Yeah. This is also very unique study. Thank you very much Oussama. This is led by the doctor Ayman Hussein, and actually a patient underwent PV isolation. And then in those patients, some patient have some recurrence. And then we do redo procedure. Then we have the blindly analyze the data for the using a two mapping system, the Biosense Webster system, and the Rythmia Boston Scientific system. And then we check the old open wide veins, whereas the deep connection sites. And each patient we use two maps. And then we just compare blindly. And then, which is the more accurate. Of course, each mapping system has advantages and disadvantage. And we now, we prospectively randomize the comparison.

Oussama Wazni, MD, MBA:

Yes.

Hiroshi Nakagawa, MD, PhD:

This kind of study never done before. And then we collecting a very interesting data. And hopefully, we can present it one year later, but it's-

Oussama Wazni, MD, MBA:

It is a unique and exciting study in that, in each patient we're mapping them with both systems. The operator is actually blinded to the data, to the mapping data where you're going to ask "Well, how you do that?" We only see the scans, we don't see the activation. And then the patient is randomized to one or the other. And then the operator works based on the one, the unblinded one, the one that becomes unblinded based on randomization, so that's a very exciting concept. So now let's move on to the preclinical lab and the work that you're doing there with high-definition mapping and also ablation.

Hiroshi Nakagawa, MD, PhD:

Yes. The last 20 years, we have tremendous improvement in the mapping catheter, mapping computer, and the multiple industry is making a new systems. However, still we have a space further improve, especially mapping the complex arrhythmia, i.e. atrial fibrillation or even ventricular fibrillation. So therefore, we like to have the increasing, improving the mapping resolution and density. So therefore now, we are making deflectable multi electrode catheter, up to a hundred electrodes. The tiny electrodes just facing outward and reducing a far field component. And then we got some idea putting the non-contract reference electrode in the center with the small mapping catheter to identify the more local signal and reducing a far field component, improving accuracy. So we are testing this one for that using animal model, and we have three different catheters now. So hopefully, after we get the FDA approval, we can initiate the clinical trial as well, at the Cleveland Clinic.

Oussama Wazni, MD, MBA:

That is good. That's great. And then touch briefly, if you can, on your work on pulsed-field ablation.

Hiroshi Nakagawa, MD, PhD:

Okay.

Oussama Wazni, MD, MBA:

And where do you think we're going with this. Is it really as hyped? Is it fantastic? It's amazing? Or are there some things that we have to be cautious about?

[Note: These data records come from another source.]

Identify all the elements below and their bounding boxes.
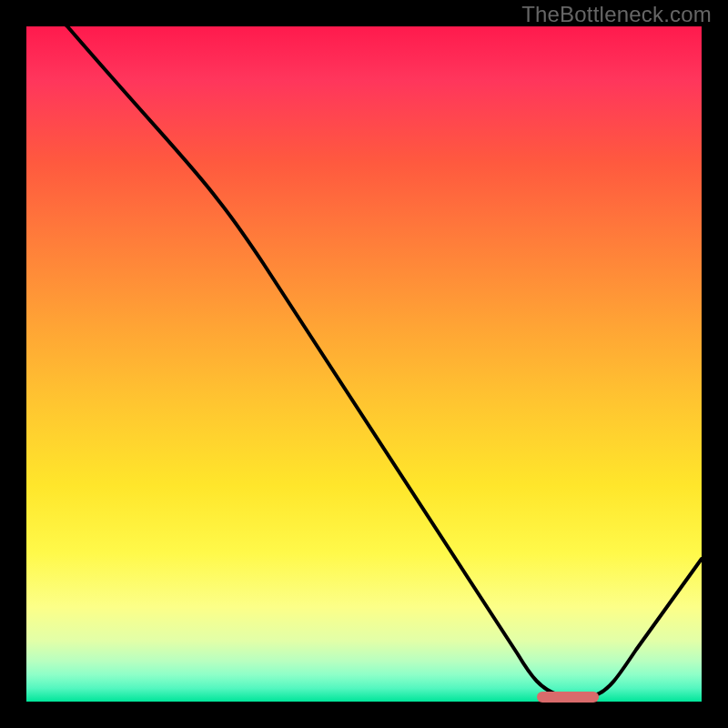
bottleneck-curve <box>26 26 702 702</box>
watermark-text: TheBottleneck.com <box>521 2 712 27</box>
optimal-range-marker <box>537 692 599 703</box>
chart-container: TheBottleneck.com <box>0 0 728 728</box>
plot-area <box>26 26 702 702</box>
curve-path <box>26 26 702 695</box>
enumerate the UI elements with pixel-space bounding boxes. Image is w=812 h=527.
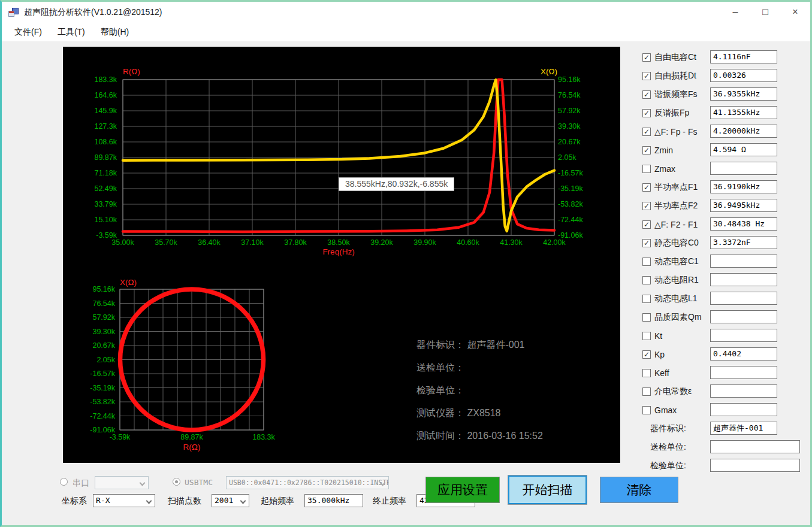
tick-label: 95.16k [558, 75, 581, 84]
result-value-input[interactable] [710, 273, 777, 286]
result-value-input[interactable] [710, 292, 777, 305]
checkbox-checked-icon[interactable]: ✓ [642, 220, 651, 229]
checkbox-checked-icon[interactable]: ✓ [642, 72, 651, 80]
clear-button[interactable]: 清除 [600, 477, 678, 503]
result-label: 自由电容Ct [654, 52, 696, 63]
result-value-input[interactable] [710, 310, 777, 323]
result-label: 反谐振Fp [654, 108, 689, 119]
result-label: 介电常数ε [654, 386, 692, 397]
connection-row: 串口 USBTMC USB0::0x0471::0x2786::T0202150… [60, 475, 479, 490]
apply-settings-button[interactable]: 应用设置 [425, 477, 500, 503]
checkbox-checked-icon[interactable]: ✓ [642, 239, 651, 247]
tick-label: 76.54k [558, 91, 581, 99]
tick-label: -16.57k [558, 169, 583, 177]
result-value-input[interactable]: 36.9495kHz [710, 199, 777, 212]
result-row-17: Keff [642, 364, 805, 382]
start-scan-button[interactable]: 开始扫描 [508, 475, 587, 504]
result-value-input[interactable]: 3.3372nF [710, 236, 777, 249]
tick-label: 35.70k [155, 238, 177, 247]
result-value-input[interactable] [710, 384, 777, 398]
checkbox-checked-icon[interactable]: ✓ [642, 128, 651, 136]
maximize-icon[interactable]: □ [750, 2, 780, 23]
checkbox-checked-icon[interactable]: ✓ [642, 90, 651, 99]
checkbox-checked-icon[interactable]: ✓ [642, 109, 651, 117]
x-axis-title: R(Ω) [183, 443, 201, 452]
chevron-down-icon [140, 480, 146, 486]
usbtmc-radio[interactable] [173, 478, 180, 486]
result-row-7: ✓半功率点F136.9190kHz [642, 178, 805, 196]
checkbox-unchecked-icon[interactable] [642, 295, 651, 303]
content-area: 183.3k164.6k145.9k127.3k108.6k89.87k71.1… [2, 41, 810, 525]
checkbox-unchecked-icon[interactable] [642, 406, 651, 414]
result-value-input[interactable] [710, 329, 777, 342]
result-value-input[interactable]: 4.594 Ω [710, 143, 777, 156]
result-value-input[interactable] [710, 255, 777, 268]
result-value-input[interactable]: 0.4402 [710, 347, 777, 361]
result-row-14: 品质因素Qm [642, 308, 805, 326]
result-value-input[interactable] [710, 162, 777, 175]
tick-label: 39.30k [558, 122, 581, 131]
checkbox-unchecked-icon[interactable] [642, 165, 651, 173]
tick-label: -72.44k [558, 216, 583, 224]
start-frequency-label: 起始频率 [261, 493, 294, 508]
result-value-input[interactable] [710, 440, 800, 453]
result-row-8: ✓半功率点F236.9495kHz [642, 196, 805, 215]
result-value-input[interactable]: 41.1355kHz [710, 106, 777, 119]
result-label: △F: F2 - F1 [654, 220, 698, 229]
result-value-input[interactable]: 超声器件-001 [710, 422, 777, 435]
title-bar: 超声阻抗分析软件(V1.0.21@201512) – □ × [2, 2, 810, 23]
tick-label: 39.20k [370, 238, 393, 247]
result-value-input[interactable] [710, 459, 800, 472]
device-info-line: 器件标识： 超声器件-001 [416, 339, 543, 362]
checkbox-checked-icon[interactable]: ✓ [642, 146, 651, 155]
serial-radio-label: 串口 [73, 476, 89, 489]
tick-label: 39.30k [92, 328, 115, 336]
serial-radio[interactable] [60, 478, 68, 486]
serial-port-combo[interactable] [95, 476, 149, 489]
result-row-16: ✓Kp0.4402 [642, 345, 805, 364]
result-row-4: ✓△F: Fp - Fs4.20000kHz [642, 122, 805, 141]
result-value-input[interactable]: 4.20000kHz [710, 125, 777, 138]
minimize-icon[interactable]: – [720, 2, 750, 23]
tick-label: 36.40k [198, 238, 221, 247]
result-label: 送检单位: [650, 442, 686, 453]
checkbox-checked-icon[interactable]: ✓ [642, 350, 651, 359]
checkbox-unchecked-icon[interactable] [642, 369, 651, 377]
result-row-6: Zmax [642, 159, 805, 178]
tick-label: 108.6k [94, 138, 117, 146]
menu-item-2[interactable]: 帮助(H) [93, 25, 137, 40]
tick-label: 127.3k [94, 122, 117, 131]
scan-points-value: 2001 [215, 496, 233, 505]
checkbox-checked-icon[interactable]: ✓ [642, 202, 651, 210]
result-value-input[interactable]: 4.1116nF [710, 50, 777, 63]
checkbox-unchecked-icon[interactable] [642, 258, 651, 266]
menu-item-0[interactable]: 文件(F) [7, 25, 50, 40]
window-controls: – □ × [720, 2, 810, 23]
result-value-input[interactable]: 30.48438 Hz [710, 217, 777, 231]
result-value-input[interactable]: 0.00326 [710, 69, 777, 82]
result-value-input[interactable] [710, 403, 777, 416]
result-value-input[interactable]: 36.9355kHz [710, 87, 777, 101]
checkbox-checked-icon[interactable]: ✓ [642, 53, 651, 62]
result-value-input[interactable]: 36.9190kHz [710, 180, 777, 193]
coordinate-system-combo[interactable]: R-X [93, 494, 155, 507]
chart-panel: 183.3k164.6k145.9k127.3k108.6k89.87k71.1… [63, 47, 620, 463]
chevron-down-icon [240, 498, 246, 504]
device-info-line: 送检单位： [416, 362, 543, 384]
tick-label: 71.18k [94, 169, 117, 177]
scan-points-combo[interactable]: 2001 [212, 494, 249, 507]
result-label: 检验单位: [650, 461, 686, 471]
menu-item-1[interactable]: 工具(T) [50, 25, 93, 40]
close-icon[interactable]: × [780, 2, 810, 23]
start-frequency-input[interactable]: 35.000kHz [304, 494, 363, 507]
tick-label: -35.19k [558, 184, 583, 193]
result-label: 动态电容C1 [654, 256, 699, 267]
checkbox-unchecked-icon[interactable] [642, 332, 651, 340]
result-value-input[interactable] [710, 366, 777, 379]
tick-label: 76.54k [92, 299, 115, 308]
checkbox-unchecked-icon[interactable] [642, 387, 651, 396]
checkbox-unchecked-icon[interactable] [642, 276, 651, 284]
usbtmc-address-combo[interactable]: USB0::0x0471::0x2786::T020215010::INSTR [226, 476, 389, 489]
checkbox-unchecked-icon[interactable] [642, 313, 651, 322]
checkbox-checked-icon[interactable]: ✓ [642, 183, 651, 192]
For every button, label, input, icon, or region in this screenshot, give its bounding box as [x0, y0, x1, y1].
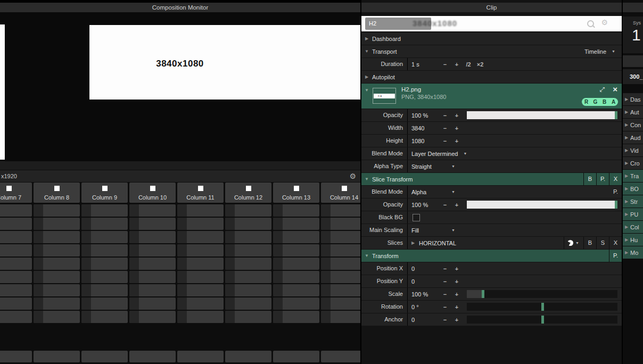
column-header[interactable]: Column 7: [0, 183, 32, 203]
clip-cell[interactable]: [225, 258, 271, 270]
column-connect-button[interactable]: [294, 186, 299, 191]
section-autopilot[interactable]: ▶ Autopilot: [361, 71, 622, 83]
clip-cell[interactable]: [177, 284, 224, 296]
clip-cell[interactable]: [177, 271, 224, 283]
right-panel-section-col[interactable]: ▶Col: [623, 221, 643, 233]
st-opacity-value[interactable]: 100 %: [411, 202, 439, 208]
alpha-type-dropdown[interactable]: Straight ▼: [408, 160, 622, 172]
preset-button[interactable]: P.: [609, 186, 622, 198]
increment-button[interactable]: +: [451, 291, 463, 297]
increment-button[interactable]: +: [451, 278, 463, 285]
clip-cell[interactable]: [0, 244, 32, 257]
clip-cell[interactable]: [0, 271, 32, 283]
clip-cell[interactable]: [129, 231, 176, 243]
clip-cell[interactable]: [34, 351, 80, 362]
clip-cell[interactable]: [81, 297, 128, 310]
remove-button[interactable]: X: [609, 237, 622, 249]
height-value[interactable]: 1080: [411, 138, 439, 144]
clip-cell[interactable]: [321, 271, 360, 283]
clip-cell[interactable]: [34, 244, 80, 257]
clip-cell[interactable]: [81, 204, 128, 217]
increment-button[interactable]: +: [451, 112, 463, 119]
clip-cell[interactable]: [225, 204, 271, 217]
anchor-slider[interactable]: [467, 316, 617, 324]
right-panel-section-bo[interactable]: ▶BO: [623, 183, 643, 195]
blend-mode-dropdown[interactable]: Layer Determined ▼: [408, 147, 622, 160]
column-connect-button[interactable]: [102, 186, 108, 191]
preset-button[interactable]: P.: [609, 250, 622, 262]
clip-cell[interactable]: [34, 297, 80, 310]
clip-cell[interactable]: [129, 311, 176, 323]
clip-cell[interactable]: [225, 311, 271, 323]
decrement-button[interactable]: −: [439, 304, 451, 310]
channel-g-button[interactable]: G: [591, 98, 600, 106]
clip-cell[interactable]: [225, 284, 271, 296]
clip-name-field[interactable]: H2 3840x1080 ⚙: [361, 16, 622, 31]
transport-mode-dropdown[interactable]: Timeline ▼: [584, 48, 615, 55]
clip-cell[interactable]: [0, 258, 32, 270]
column-header[interactable]: Column 14: [321, 183, 360, 203]
clip-cell[interactable]: [129, 284, 176, 296]
decrement-button[interactable]: −: [439, 61, 451, 68]
channel-r-button[interactable]: R: [582, 98, 591, 106]
clip-cell[interactable]: [321, 351, 360, 362]
black-bg-checkbox[interactable]: [413, 214, 420, 221]
clip-cell[interactable]: [129, 218, 176, 230]
clip-cell[interactable]: [273, 311, 319, 323]
collapse-arrow-icon[interactable]: ▶: [411, 241, 419, 245]
decrement-button[interactable]: −: [439, 317, 451, 323]
clip-cell[interactable]: [321, 297, 360, 310]
rotation-slider[interactable]: [467, 303, 617, 311]
position-y-value[interactable]: 0: [411, 278, 439, 285]
right-panel-section-pu[interactable]: ▶PU: [623, 208, 643, 220]
decrement-button[interactable]: −: [439, 202, 451, 208]
clip-cell[interactable]: [0, 218, 32, 230]
clip-cell[interactable]: [273, 244, 319, 257]
increment-button[interactable]: +: [451, 202, 463, 208]
position-x-value[interactable]: 0: [411, 266, 439, 272]
st-opacity-slider[interactable]: [467, 201, 617, 209]
right-panel-section-tra[interactable]: ▶Tra: [623, 170, 643, 182]
clip-cell[interactable]: [34, 231, 80, 243]
clip-cell[interactable]: [321, 284, 360, 296]
main-scaling-dropdown[interactable]: Fill ▼: [408, 224, 622, 236]
section-slice-transform[interactable]: ▼ Slice Transform B P. X: [361, 173, 622, 185]
clip-cell[interactable]: [321, 231, 360, 243]
composition-monitor-title[interactable]: Composition Monitor: [0, 3, 360, 12]
clip-cell[interactable]: [129, 258, 176, 270]
clip-cell[interactable]: [34, 271, 80, 283]
clip-cell[interactable]: [0, 351, 32, 362]
slider-handle[interactable]: [615, 201, 617, 209]
clip-cell[interactable]: [177, 258, 224, 270]
clip-cell[interactable]: [129, 271, 176, 283]
rotation-value[interactable]: 0 °: [411, 304, 439, 310]
channel-b-button[interactable]: B: [600, 98, 609, 106]
column-header[interactable]: Column 11: [177, 183, 224, 203]
right-panel-section-vid[interactable]: ▶Vid: [623, 144, 643, 156]
right-panel-section-hu[interactable]: ▶Hu: [623, 234, 643, 246]
clip-cell[interactable]: [81, 284, 128, 296]
clip-cell[interactable]: [225, 244, 271, 257]
bypass-button[interactable]: B: [583, 237, 596, 249]
clip-cell[interactable]: [321, 258, 360, 270]
right-panel-section-mo[interactable]: ▶Mo: [623, 246, 643, 259]
increment-button[interactable]: +: [451, 266, 463, 272]
clip-cell[interactable]: [0, 311, 32, 323]
slice-shape-dropdown[interactable]: ▼: [564, 237, 583, 249]
clip-cell[interactable]: [0, 231, 32, 243]
clip-cell[interactable]: [225, 218, 271, 230]
clip-cell[interactable]: [273, 351, 319, 362]
double-duration-button[interactable]: ×2: [474, 61, 486, 68]
scale-value[interactable]: 100 %: [411, 291, 439, 297]
clip-cell[interactable]: [34, 204, 80, 217]
clip-cell[interactable]: [225, 271, 271, 283]
source-file-block[interactable]: ▼ n a H2.png PNG, 3840x1080 ⤢ × R G B A: [361, 84, 622, 109]
field-gear-icon[interactable]: ⚙: [601, 18, 608, 27]
close-icon[interactable]: ×: [613, 85, 617, 94]
decrement-button[interactable]: −: [439, 125, 451, 131]
section-dashboard[interactable]: ▶ Dashboard: [361, 32, 622, 45]
clip-cell[interactable]: [129, 204, 176, 217]
clip-cell[interactable]: [225, 297, 271, 310]
clip-cell[interactable]: [273, 218, 319, 230]
section-transport[interactable]: ▼ Transport Timeline ▼: [361, 45, 622, 57]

Hiroshi Nakagawa, MD, PhD:

Well thank you Oussama again, yes, a pulsed-field ablation, we are talking about, especially last three years. And then yes, this is people say, this is a new energy source. Actually, historically speaking, this is actually all the energy source, the whole RF application, radiofrequency ablation, we have the direct current, DC ablation, like late eighties, early nineties, and it was effective. However, we have the adverse effect and we abandoned, because essentially the too much high energy producing Barotrauma, some complications. Then, we got the RF energy, and which changed to everything, radiofrequency energy, which is essentially the thermal energy producing a heating within myocardium. And then we destroying the malfunctioning tissue. But we know there's some limitations still, especially like a long linear lesion, durability issue. Then going back to the direct current ablation, but now the high duty cycle, very short microsecond energy application, no Barotrauma, and we have more control.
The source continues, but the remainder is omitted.